Home > Software > TDR: Practice Using EDGECASE
TDR: Practice Using EDGECASE
Table of contents
- Decompilation Walkthrough
- Discussion of Results
This is a basic walkthrough of decompiling a very simple PlayStation PSX-EXE binary (EDGECASE.EXE, which you can download at the bottom of this page) using Ghidra and This Dust Remembers What It Once Was. It's intended to introduce the general TDR process with something that doesn't require manual workarounds and which (for the most part) easily decompiles to something very much like its original form in Ghidra.

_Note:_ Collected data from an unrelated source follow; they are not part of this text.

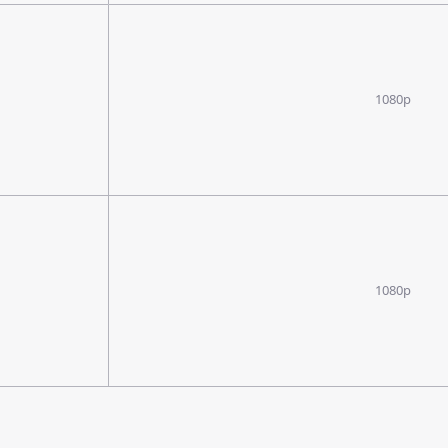
1080p
1080p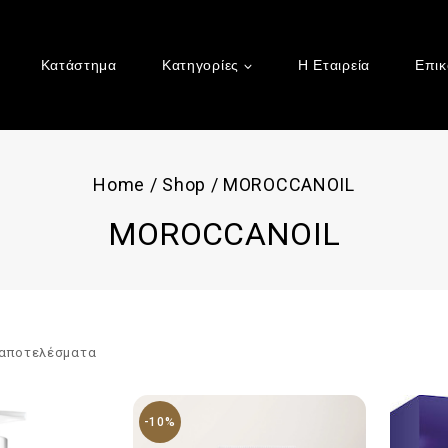
Κατάστημα
Κατηγορίες
Η Εταιρεία
Επικ
Home
/
Shop
/
MOROCCANOIL
MOROCCANOIL
αποτελέσματα
-10%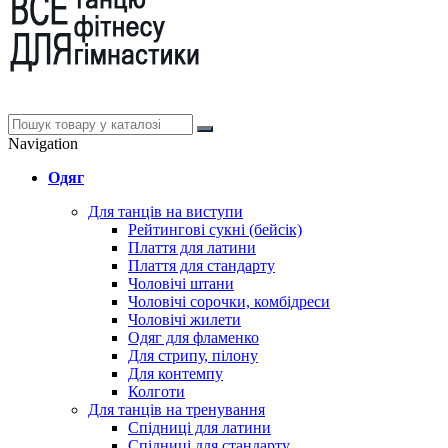
Navigation
Одяг
Для танців на виступи
Рейтингові сукні (бейсік)
Плаття для латини
Плаття для стандарту
Чоловічі штани
Чоловічі сорочки, комбідреси
Чоловічі жилети
Одяг для фламенко
Для стрипу, пілону
Для контемпу
Колготи
Для танців на тренування
Спідниці для латини
Спідниці для стандарту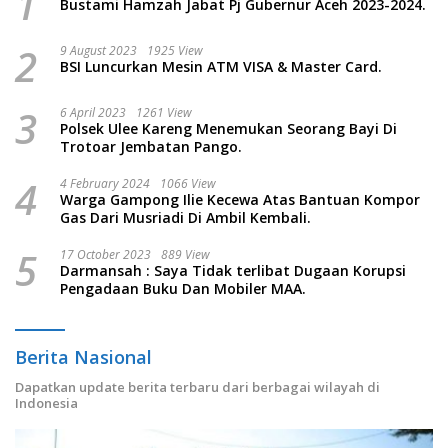
1
Bustami Hamzah Jabat Pj Gubernur Aceh 2023-2024.
2
9 August 2023
1925 View
BSI Luncurkan Mesin ATM VISA & Master Card.
3
6 April 2023
1261 View
Polsek Ulee Kareng Menemukan Seorang Bayi Di
Trotoar Jembatan Pango.
4
4 February 2024
1066 View
Warga Gampong Ilie Kecewa Atas Bantuan Kompor
Gas Dari Musriadi Di Ambil Kembali.
5
17 October 2023
889 View
Darmansah : Saya Tidak terlibat Dugaan Korupsi
Pengadaan Buku Dan Mobiler MAA.
Berita Nasional
Dapatkan update berita terbaru dari berbagai wilayah di
Indonesia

The EDGECASE.EXE binary was compiled using the same PsyQ toolchain as many real PlayStation titles. The source code and PsyQ build instructions are included for reference/reproducibility. It was originally written to debug some problems with SymDump/SymDumpTE.
- Copy EDGECASE.EXE, and EDGECASE.SYM to your working directory.
- Open a command prompt or PowerShell prompt and change directory to your working directory.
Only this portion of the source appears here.